A native of Los Angeles, Arch found himself in Butte, MT, assisting a friend in running a Dominoes Pizza franchise back in 1990. He eventually worked himself into radio, landing a morning show gig on 95.5 KMBR. Between his radio show and his classic rock band Venus Alley, Arch began broadcasting games for the Butte Irish followed by the Helena Bighorns and the Helena Ice Pirates until making the leap to New Mexico in 2006 to join the Santa Fe RoadRunners.

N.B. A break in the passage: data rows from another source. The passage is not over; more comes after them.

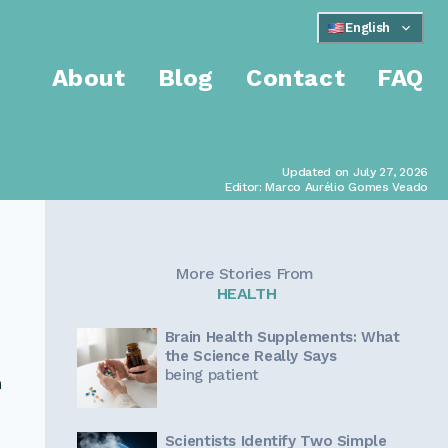
English
About
Blog
Contact
FAQ
Updated on July 27, 2026
Editor: Marco Aurélio Gomes Veado
More Stories From
HEALTH
Brain Health Supplements: What
the Science Really Says
being patient
n
Scientists Identify Two Simple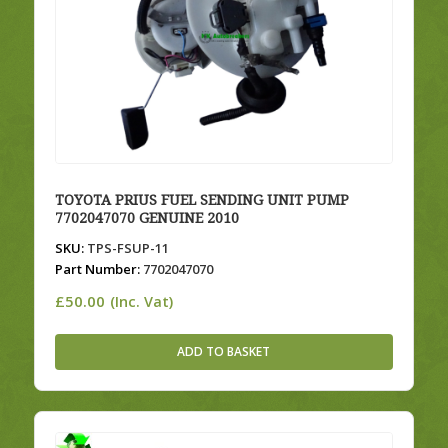
TOYOTA PRIUS FUEL SENDING UNIT PUMP
7702047070 GENUINE 2010
SKU:
TPS-FSUP-11
Part Number:
7702047070
£
50.00
(Inc. Vat)
ADD TO BASKET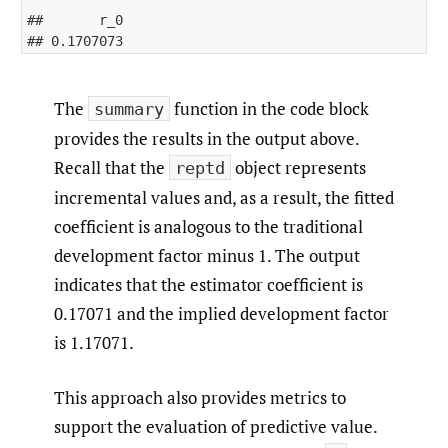
##       r_0 

The
function in the code block
summary
provides the results in the output above.
Recall that the
object represents
reptd
incremental values and, as a result, the fitted
coefficient is analogous to the traditional
development factor minus 1. The output
indicates that the estimator coefficient is
0.17071 and the implied development factor
is 1.17071.
This approach also provides metrics to
support the evaluation of predictive value.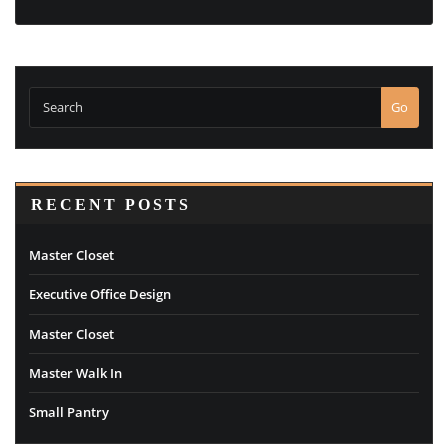
Go
RECENT POSTS
Master Closet
Executive Office Design
Master Closet
Master Walk In
Small Pantry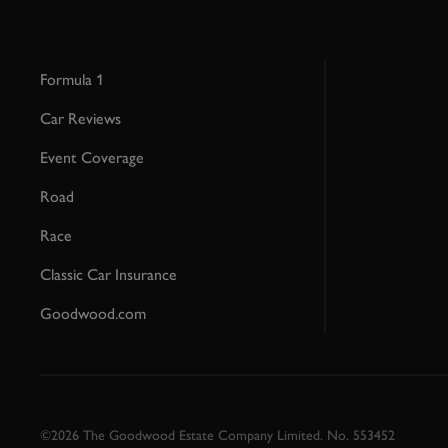
Formula 1
Car Reviews
Event Coverage
Road
Race
Classic Car Insurance
Goodwood.com
©2026 The Goodwood Estate Company Limited. No. 553452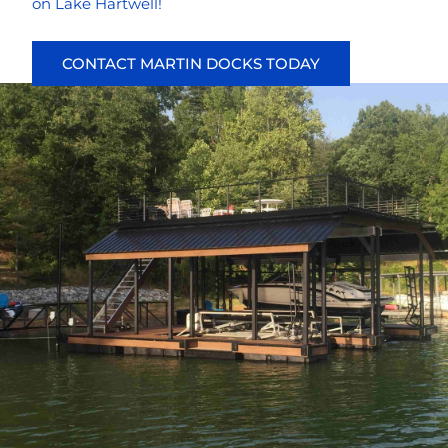
on Lake Hartwell!
CONTACT MARTIN DOCKS TODAY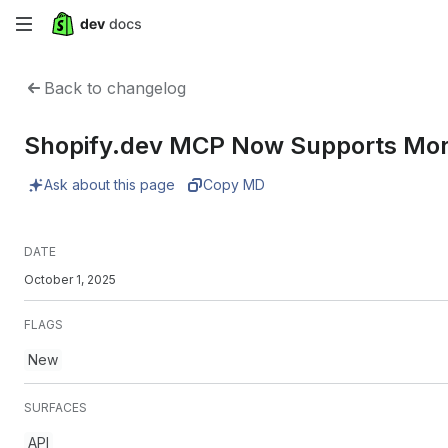
Skip
to
Back to changelog
main
Shopify.dev MCP Now Supports Mor
content
Ask about this page
Copy MD
DATE
October 1, 2025
FLAGS
New
SURFACES
API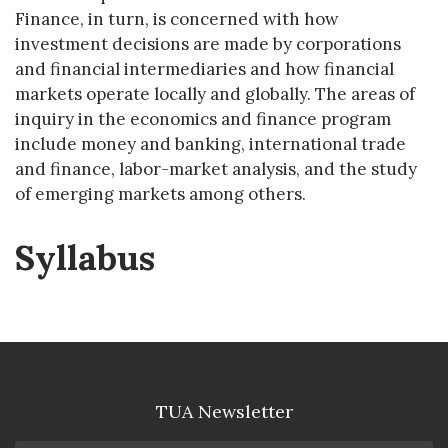
Finance, in turn, is concerned with how
investment decisions are made by corporations
and financial intermediaries and how financial
markets operate locally and globally. The areas of
inquiry in the economics and finance program
include money and banking, international trade
and finance, labor-market analysis, and the study
of emerging markets among others.
Syllabus
TUA Newsletter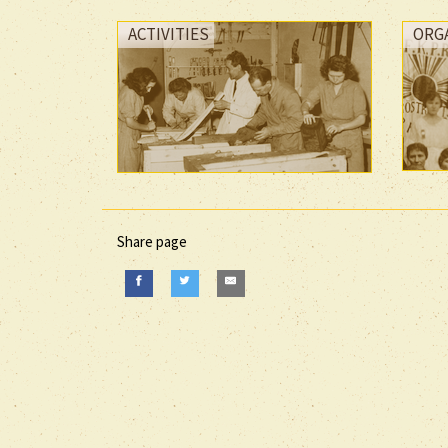
ACTIVITIES
ORG
Share page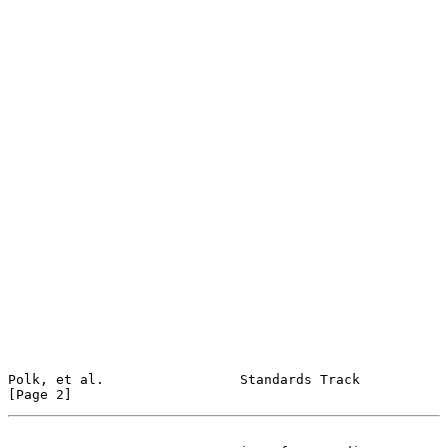
Polk, et al.                 Standards Track                    
[Page 2]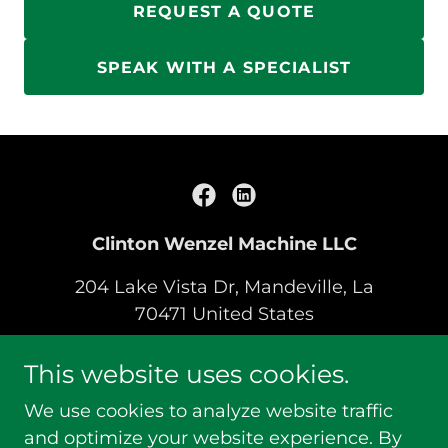
REQUEST A QUOTE
SPEAK WITH A SPECIALIST
Clinton Wenzel Machine LLC
204 Lake Vista Dr, Mandeville, La
70471 United States
(504) 289-0651
This website uses cookies.
We use cookies to analyze website traffic
Copyright © 2019 Clinton Wenzel Machine LLC -
and optimize your website experience. By
All Rights Reserved.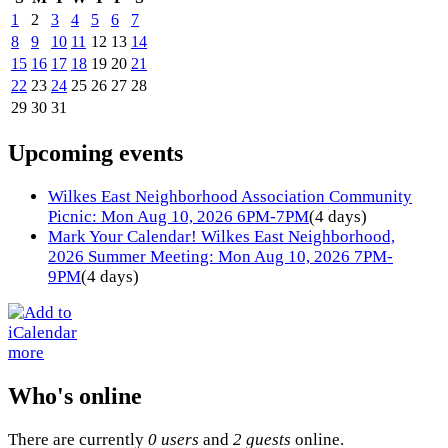
1
2
3
4
5
6
7
8
9
10
11
12
13
14
15
16
17
18
19
20
21
22
23
24
25
26
27
28
29
30
31
Upcoming events
Wilkes East Neighborhood Association Community
Picnic: Mon Aug 10, 2026 6PM-7PM
(4 days)
Mark Your Calendar! Wilkes East Neighborhood,
2026 Summer Meeting: Mon Aug 10, 2026 7PM-
9PM
(4 days)
more
Who's online
There are currently
0 users
and
2 guests
online.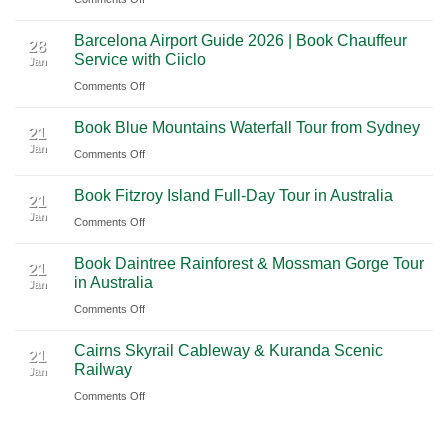
Mexico
A
Nashville
from
Barcelona Airport Guide 2026 | Book Chauffeur
2026
International
28
Playa
Service with Ciiclo
Jan
Guide
Airport
del
on
Comments Off
to
(BNA)
Carmen
Barcelona
Shanghai
to
Book Blue Mountains Waterfall Tour from Sydney
Airport
Pudong
21
Tulum
Jan
Guide
International
on
Comments Off
2026
Airport
Book
Book Fitzroy Island Full-Day Tour in Australia
|
(PVG)
Blue
21
Jan
Book
Mountains
on
Comments Off
Chauffeur
Waterfall
Book
Book Daintree Rainforest & Mossman Gorge Tour
Service
Tour
Fitzroy
21
in Australia
with
Jan
from
Island
Ciiclo
Sydney
on
Comments Off
Full-
Book
Day
Cairns Skyrail Cableway & Kuranda Scenic
Daintree
Tour
21
Railway
Jan
Rainforest
in
on
Comments Off
&
Australia
Cairns
Mossman
Skyrail
Gorge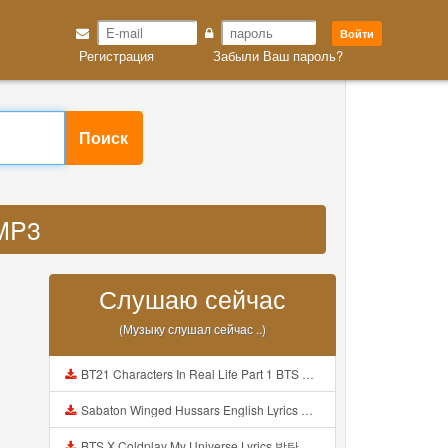
Войти
Регистрация
Забыли Ваш пароль?
Поиск
 MP3
Слушаю сейчас
(Музыку слушал сейчас ..)
BT21 Characters In Real Life Part 1 BTS AND BT21 방탄소년단 BT21 BT21아가들은 아빠조아 따라쟁이들 BTS Vs BT21 Mp3
Sabaton Winged Hussars English Lyrics Mp3
BTS X Coldplay My Universe Lyrics 방탄소년단 콜드플레이 My Universe 가사 Color Coded Lyrics Han Rom Eng Mp3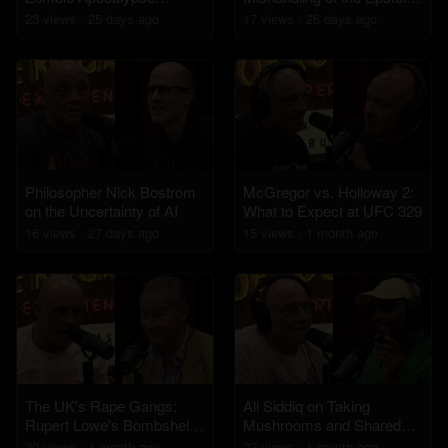
Challenge
Files
23
view
s
25 days
ago
17
view
s
26 days
ago
Philosopher Nick Bostrom
McGregor vs. Holloway 2:
on the Uncertainty of AI
What to Expect at UFC 329
16
view
s
27 days
ago
15
view
s
1 month
ago
The UK's Rape Gangs:
Ali Siddiq on Taking
Rupert Lowe's Bombshell
Mushrooms and Shared
Report Estimates 250,000
Psychedelic Experiences
20
view
s
1 month
ago
22
view
s
1 month
ago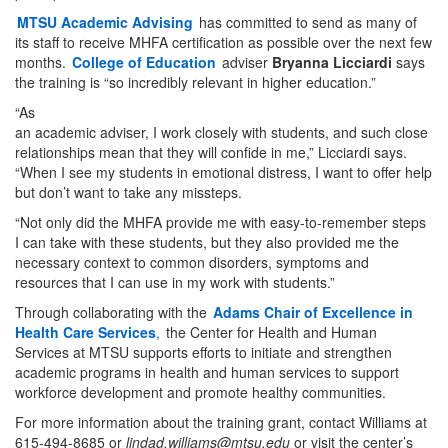
MTSU Academic Advising
has committed to send as many of
its staff to receive MHFA certification as possible over the next few
months.
College of Education
adviser
Bryanna Licciardi
says
the training is “so incredibly relevant in higher education.”
“As
an academic adviser, I work closely with students, and such close
relationships mean that they will confide in me,” Licciardi says.
“When I see my students in emotional distress, I want to offer help
but don’t want to take any missteps.
“Not only did the MHFA provide me with easy-to-remember steps
I can take with these students, but they also provided me the
necessary context to common disorders, symptoms and
resources that I can use in my work with students.”
Through collaborating with the
Adams Chair of Excellence in
Health Care Services
,
the Center for Health and Human
Services at MTSU supports efforts to initiate and strengthen
academic programs in health and human services to support
workforce development and promote healthy communities.
For more information about the training grant, contact Williams at
615-494-8685 or
lindad.williams@mtsu.edu
or visit the center’s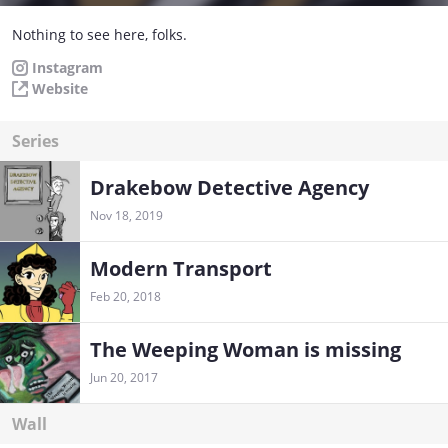
Nothing to see here, folks.
Instagram
Website
Series
Drakebow Detective Agency
Nov 18, 2019
Modern Transport
Feb 20, 2018
The Weeping Woman is missing
Jun 20, 2017
Wall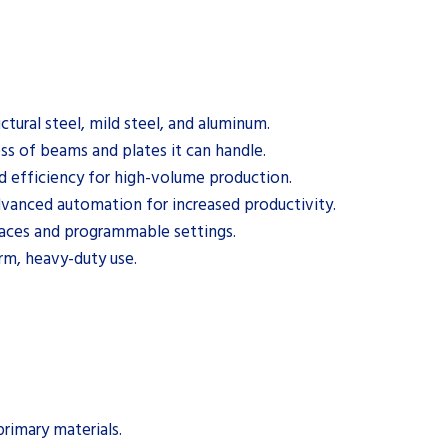
ctural steel, mild steel, and aluminum.
ss of beams and plates it can handle.
d efficiency for high-volume production.
vanced automation for increased productivity.
rfaces and programmable settings.
erm, heavy-duty use.
rimary materials.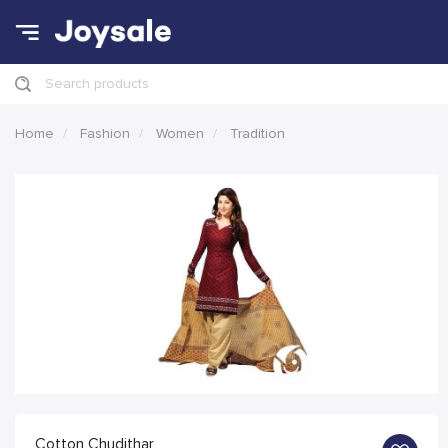
Search products
Home
Fashion
Women
Tradition
Cotton Chudithar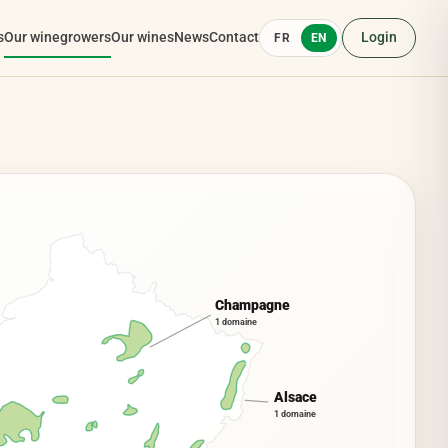
s
Our winegrowers
Our wines
News
Contact
Login
FR
EN
Champagne
1 domaine
Alsace
1 domaine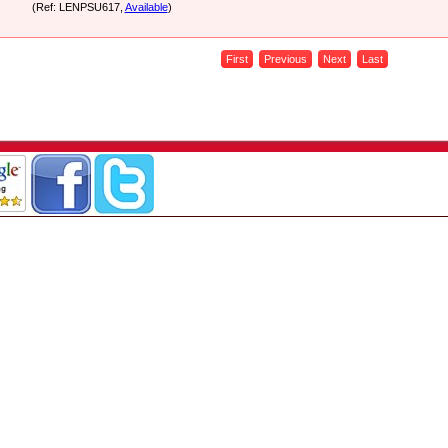
(Ref: LENPSU617,
Available
)
First
Previous
Next
Last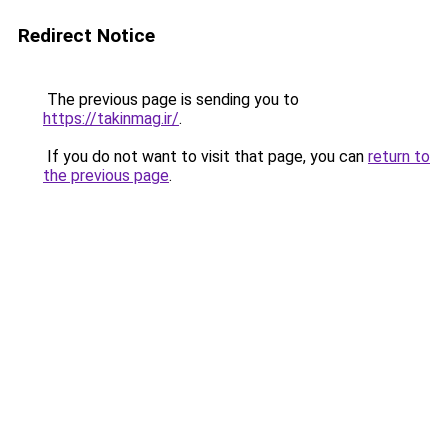
Redirect Notice
The previous page is sending you to
https://takinmag.ir/
.
If you do not want to visit that page, you can
return to
the previous page
.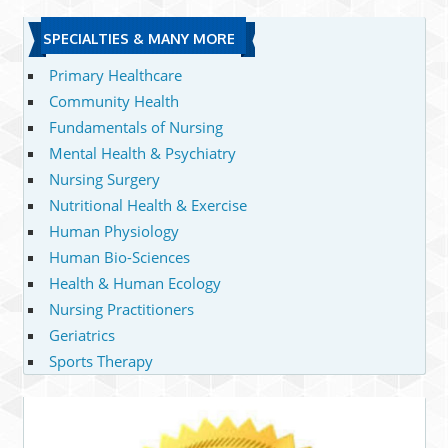
SPECIALTIES & MANY MORE
Primary Healthcare
Community Health
Fundamentals of Nursing
Mental Health & Psychiatry
Nursing Surgery
Nutritional Health & Exercise
Human Physiology
Human Bio-Sciences
Health & Human Ecology
Nursing Practitioners
Geriatrics
Sports Therapy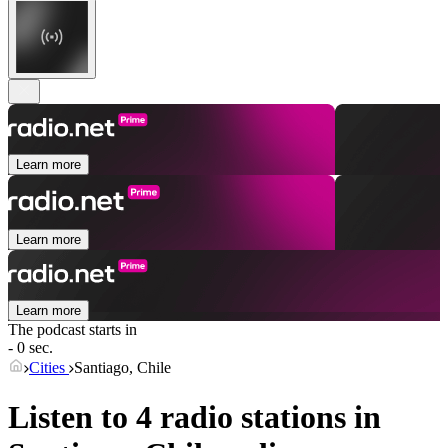
Learn more
Learn more
Learn more
The podcast starts in
- 0 sec.
Cities
Santiago, Chile
Listen to 4 radio stations in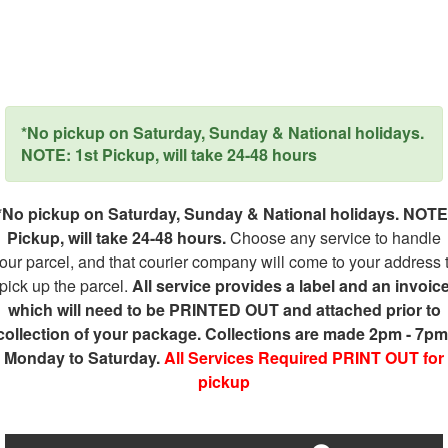
*No pickup on Saturday, Sunday & National holidays.
NOTE: 1st Pickup, will take 24-48 hours
*No pickup on Saturday, Sunday & National holidays. NOTE
Pickup, will take 24-48 hours.
Choose any service to handle
our parcel, and that courier company will come to your address 
pick up the parcel.
All service provides a label and an invoic
which will need to be PRINTED OUT and attached prior to
collection of your package. Collections are made 2pm - 7pm
Monday to Saturday.
All Services Required PRINT OUT for
pickup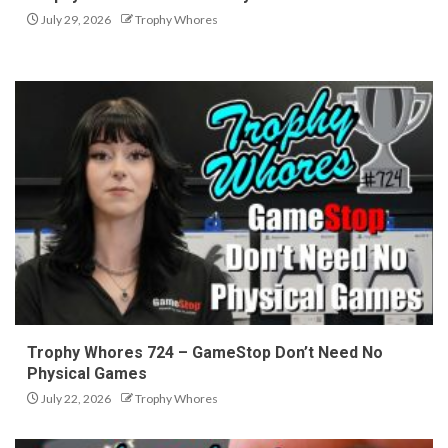
July 29, 2026
Trophy Whores
Trophy Whores 724 – GameStop Don’t Need No
Physical Games
July 22, 2026
Trophy Whores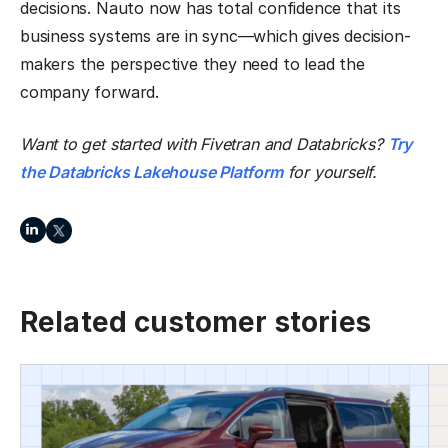
decisions. Nauto now has total confidence that its
business systems are in sync—which gives decision-
makers the perspective they need to lead the
company forward.
Want to get started with Fivetran and Databricks?
Try
the Databricks Lakehouse Platform
for yourself.
Related customer stories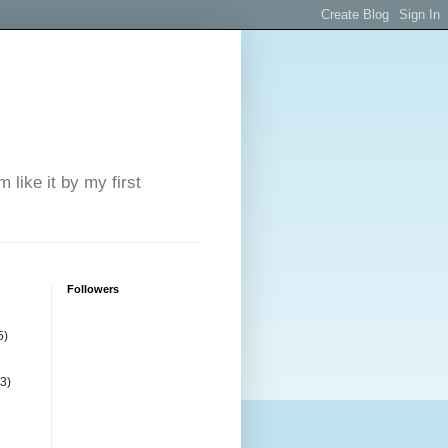
 like it by my first
Followers
5)
(3)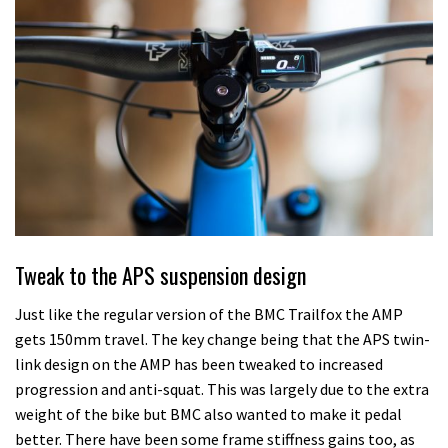
Tweak to the APS suspension design
Just like the regular version of the BMC Trailfox the AMP
gets 150mm travel. The key change being that the APS twin-
link design on the AMP has been tweaked to increased
progression and anti-squat. This was largely due to the extra
weight of the bike but BMC also wanted to make it pedal
better. There have been some frame stiffness gains too, as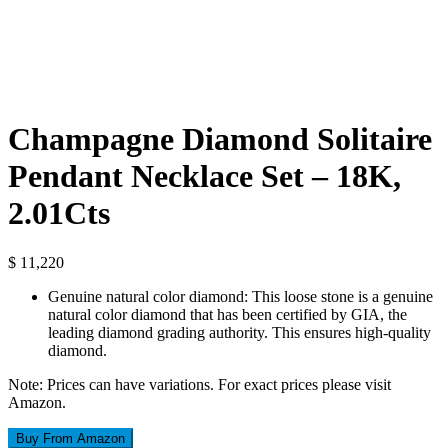
Champagne Diamond Solitaire
Pendant Necklace Set – 18K,
2.01Cts
$
11,220
Genuine natural color diamond: This loose stone is a genuine
natural color diamond that has been certified by GIA, the
leading diamond grading authority. This ensures high-quality
diamond.
Note: Prices can have variations. For exact prices please visit
Amazon.
Buy From Amazon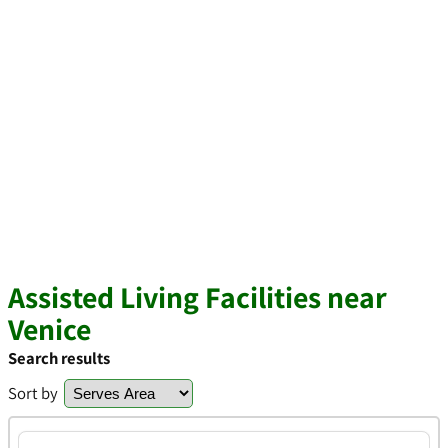
Assisted Living Facilities near
Venice
Search results
Sort by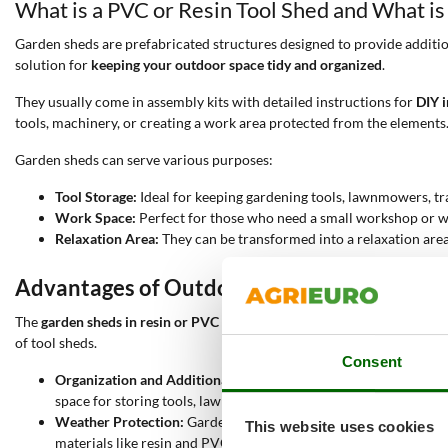
What is a PVC or Resin Tool Shed and What is 
Garden sheds are prefabricated structures designed to provide additio
solution for
keeping your outdoor space tidy and organized
.
They usually come in assembly kits with detailed instructions for
DIY i
tools, machinery, or creating a work area protected from the elements
Garden sheds can serve various purposes:
Tool Storage:
Ideal for keeping gardening tools, lawnmowers, tr
Work Space:
Perfect for those who need a small workshop or wo
Relaxation Area:
They can be transformed into a relaxation area 
Advantages of Outdoor PVC or Resin Shed
The
garden sheds in resin or PVC
offer a range of
advantages
that make
of tool sheds.
Consent
Organization and Additional Space:
One of the main reasons peo
space for storing tools, lawnmowers, tractors, and other equipm
Weather Protection:
Garden sheds provide a safe shelter for to
This website uses cookies
materials like resin and PVC ensure long-lasting performance e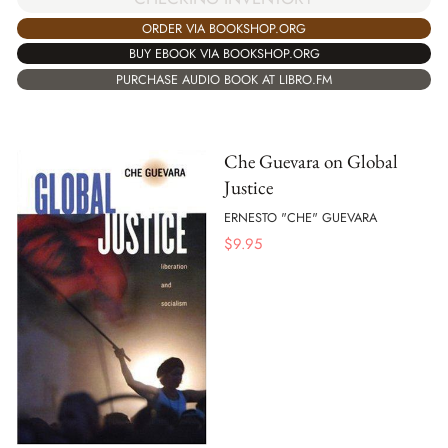
ORDER VIA BOOKSHOP.ORG
BUY EBOOK VIA BOOKSHOP.ORG
PURCHASE AUDIO BOOK AT LIBRO.FM
Che Guevara on Global
Justice
ERNESTO "CHE" GUEVARA
$
9.95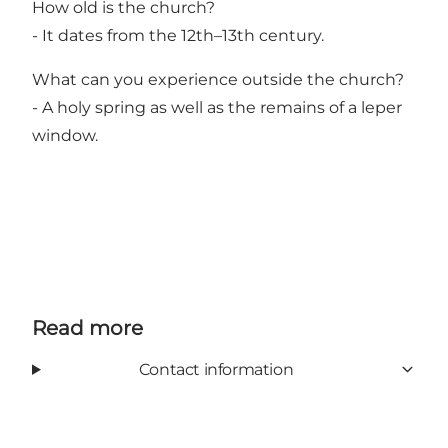
How old is the church?
- It dates from the 12th–13th century.
What can you experience outside the church?
- A holy spring as well as the remains of a leper
window.
Read more
Contact information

One year later, the RoadRunners moved to Topeka and Arch moved with them. And the RoadRunners first season was one for the books, leading all the way to the Robbie Cup Tournament. Arch remembers Game 5 of that season’s South Division Finals well. “The game was interrupted not once but twice by area power outages,” explained Ecker. “Topeka had trailed 3-1 but had battled back to take a 4-3 lead. Fairbanks tied the game at 4-4 with 3:03 left to play and the game went to sudden death overtime. At 13:07 of the first overtime period, Topeka’s Randy Swank buried a shot from the right point that sent the RoadRunners to their first ever Robertson Cup Tournament. It was an amazing culmination to an amazing journey for the RoadRunners and an electric evening that still ranks as the highlight of my 18-year hockey broadcasting career.”
Head Coach Scott Langer calls Arch Ecker “a great broadcaster and an even better friend. Someone who has been by my side and with this team through thick and thin for the last eight years. I am looking forward to the next thousand broadcasts.”
But even more impressive than his record and personal connections is the great amount of respect he’s earned around the league. “The NAHL congratulates Arch Ecker on his 1,000th game, which is a testament to his longevity in the business and ability to keep fans engaged during the broadcasts,” said NAHL Director of Communications and Marketing Alex Kyrias. “We are fortunate to have someone of his caliber and knowledge working in the NAHL.”
But a man like Arch isn’t satisfied with one milestone if there are others to be conquered. While this Saturday’s game marks his 1,000th broadcast overall, Arch’s 500th broadcast as play-by-play man for the RoadRunners franchise is set to air this postseason. Arch realizes though that none of these accomplishments could have come to pass without the amazing support he’s received over the years.
“I want to give a special thanks to the owners who have employed me,” said Arch. “Each of them along the way gave me the opportunity to live out a hockey fan’s dream. Also thanks to the coaches, their input, support, and friendship are truly valued. To the countless players and their families who have been an absolute pleasure to be associated with. To my parents for allowing me to grow up in skates and letting hockey be my life. Living a hockey life in SoCal presents a special set of challenges but they managed and I’m forever grateful. And lastly, heartfelt gratitude to the fans whose generous flow of support is treasured and held very close. Even fans of opposing teams have offered kind words of praise and support, and I’ve always found those most touching.”